The rationale for investigating VNS as a treatment for depression is based on various preclinical and clinical studies [27]. In animal models of depression, VNS has antidepressant-like effects [28, 29]. VNS has positive effects on mood symptoms in epilepsy, even among those patients whose seizures do not improve. The vagus nerve has direct and indirect connections to the cortical-limbic-thalamic-striatal neural circuit pertinent to emotional and cognitive functions relevant in depression [1••]. Functional brain imaging studies in humans demonstrate that VNS influences physiological activity in these areas [30•, 31•]. Animal and human studies have shown that VNS influences the activity of norepinephrine, serotonin, and other neurotransmitters implicated in mood disorders [1••]. Like other antidepressant therapies, VNS increases the expression of the neurotrophin brain-derived neurotrophic factor and activates its receptor [32], and also stimulates hippocampal neurogenesis [33].

Clinical Trials of Left Cervical VNS for Depression

An open-label pilot study first investigated left cervical VNS in 60 patients with chronic TRD [34, 35]. These patients had unipolar or bipolar depression, were depressed for an average of nearly 10 years, and had not responded to an average of 16 different antidepressant therapies. After implant, 2 weeks of post-surgery recovery without stimulation was followed by 10 weeks of active VNS. Approximately 30 % responded and 15 % achieved remission. Patients who had not responded previously to ECT were less likely to respond. Among 13 patients who had not responded to more than seven different drug treatments previously, none responded to VNS. Of the remaining patients (fewer than seven prior treatment failures), 39 % responded to VNS. During follow-up of 59 patients, 44 % were responders (27 % remitters) at 1 year [36] and 42 % were responders (22 % remitters) at 2 years [37]. These outcomes demonstrated that the effectiveness of VNS increased with time and was maintained, which is contrary to typical experience with pharmacotherapy in chronic TRD [38]. Patients with fewer previous unsuccessful treatments were more likely to respond or remit during long-term VNS therapy. By 2 years, two patients had died (unrelated to VNS), four had dropped out, and 48 (81 %) were still receiving VNS. The 81 % retention rate suggested that VNS was an acceptable treatment and that patients may have derived non-specific therapeutic benefits from the treatment even if they had not achieved a response or remission based on depression rating scale assessments.
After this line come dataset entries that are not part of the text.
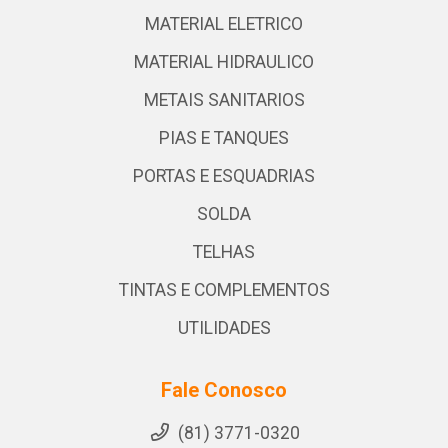
MATERIAL ELETRICO
MATERIAL HIDRAULICO
METAIS SANITARIOS
PIAS E TANQUES
PORTAS E ESQUADRIAS
SOLDA
TELHAS
TINTAS E COMPLEMENTOS
UTILIDADES
Fale Conosco
(81) 3771-0320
A multi-center, randomized, double-blind, controlled, acute treatment study comparing active (device turned on) with sham (device turned off) left cervical VNS in 235 patients with chronic TRD was subsequently conducted [39]. These patients had unipolar or bipolar disorder, and had not responded to between two and six different antidepressant therapies. After implant, 2 weeks of post-surgery recovery without stimulation was followed by 10 weeks of active or sham VNS. Response rates (15 % active vs. 10 % sham) based on the primary efficacy outcome measure [Hamilton Rating Scale for Depression (HRSD)] were not significantly different, but there was a significant difference in response rates (17 % active vs. 7 % sham) based on a secondary measure, the Inventory of Depressive Symptomatology-Self Report. Only three patients (1 %) dropped out because of adverse events.
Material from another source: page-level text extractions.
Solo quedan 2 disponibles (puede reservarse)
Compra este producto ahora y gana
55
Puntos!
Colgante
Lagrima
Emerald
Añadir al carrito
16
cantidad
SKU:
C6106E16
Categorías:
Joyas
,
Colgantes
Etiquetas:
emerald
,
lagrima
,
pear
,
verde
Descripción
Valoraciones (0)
At the end of the acute study, VNS was activated in all patients and 205 were followed in a long-term naturalistic treatment study [40]. A cohort of 124 patients having chronic TRD and receiving treatment as usual (TAU) was enrolled as a naturalistic comparison group [41]. After 1 year, VNS patients were significantly more likely to be improved (27 % response; 16 % remission) compared with TAU patients (13 % response; 7 % remission). This study confirmed that the antidepressant response to VNS tends to increase over time and the majority of patients maintain their response. Only 3 % of VNS patients dropped out because of adverse events; 90 % continued treatment. There was no difference in treatment outcomes for patients with bipolar versus unipolar depression [42].

Schlaepfer and colleagues [43] reported the results of an open-label, uncontrolled, European, multicenter study of left cervical VNS in 74 patients with chronic unipolar or bipolar TRD (non-response to two to six antidepressant therapies). Half the patients had previously received ECT, including 38 % who had received ECT in their current episode. During the first 3 months post-implant, medication doses and VNS stimulation parameters were kept stable. For the next 9 months, medications and VNS stimulation parameters were changed if necessary. After 3 months, the response rate (based on the HRSD) was 37 % and the remission rate was 17 %. The 1- and 2-year response rates were 53 % and 53 %, respectively, and the respective remission rates were 33 % and 40 % [44]. Two patients exited the study because of adverse events, two had VNS explanted, and two committed suicide.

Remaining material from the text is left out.